スノー・ブルームの氷の息吹をキャットレディは受ける。続いてくるギャリーの攻撃をセイント・ローズが剣で弾いた。
【アイドルスター・メアリー・キャットガール 残りHP400
薔薇乙女の騎士―セイント・ローズ 残りHP1800】
「つぎつぎ! ぱぱっといくよーっ!」
マリアの攻撃できるモンスターが攻撃を終了し、ターン終了宣言を聞くと祭はカードを引く。早く終わらせたいといったふうに窺えた。

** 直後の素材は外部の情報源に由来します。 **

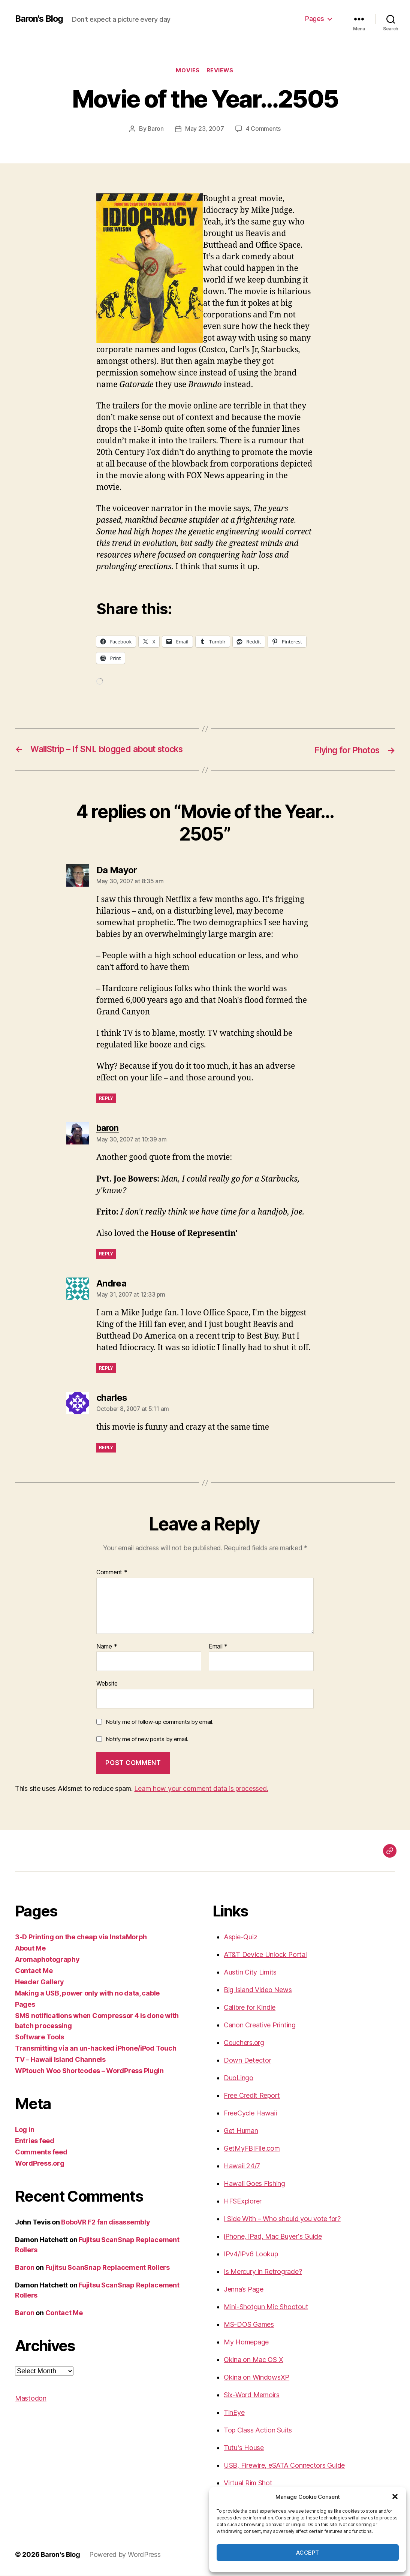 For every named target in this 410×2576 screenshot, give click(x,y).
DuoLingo (238, 2078)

そんな祭の様子にマリアは眉根を寄せると苛立ったふうに言う。
「ちょっと、真剣にやってくださる?」
「カードファイトは真剣にやってるよ、当然でしょ? 西園寺さんがさっさとしないせいじゃーん」
「て、手順ていうものがっ……」
「はーい聞こえなーい。ボクのターン、魔法カードを一枚セメタリーに送り魔法モンスターを召喚! 出てきて、ナースちゃんっ」
きらりと光ると大きな注射器を抱えた白衣の天使が羽ばたいていた。真っ白な翼をはためかせながらくるりと回転しウィンクをする。
【アイドルドリーム―キューティー・ナース 攻撃200 HP1000
効果によりモンスター一体のHPを500回復=セイント・ローズを選択
薔薇乙女の騎士―セイント・ローズ HP2300】
キューティー・ナースが薬をセイント・ローズに投げるとHPは回復した。
「さらに召喚に使用した魔法カードの効果を発動! モンスターを一体セメタリーに送ることでモンスターを一体破壊する。ナースちゃんをセメタリーに! そして破壊するのはスノー・ブルーム!」
ばいばーいと手を振ってキューティー・ナースは姿を消した。その間際、カードを一枚置いていく。
キューティー・ナースの破壊またはセメタリーに送られる時、カードを一枚ドローするの効果により祭はカードを手にしたのだ。
「さぁ、場はがら空き同然っ! キャットガールでランパートに攻撃!」
「ぶ、ブロックですわっ」
キャットガールはマイクで殴る、それを頭部に受けたギャリーは倒れるように破壊された。
ギャリーの効果により破壊またはセメタリーに送られる時、カードを一枚加えるの効果で咲夜はカードを手札に加えた。
「セイント・ローズでランパートに攻撃!」
セイント・ローズは飛び駆けると剣を大きく振りかぶった。ランパートに大きくヒビが入る一撃を食らう。ランパートはめきめきと音をたて揺れた。
【マリア・咲夜ペアーランパート残り(2500)】
「そ、そんな……」
マリアは一瞬にして消えたスノー・ブルームに動揺していた。それでも戦いを止める気はないのか、オルターは構えている。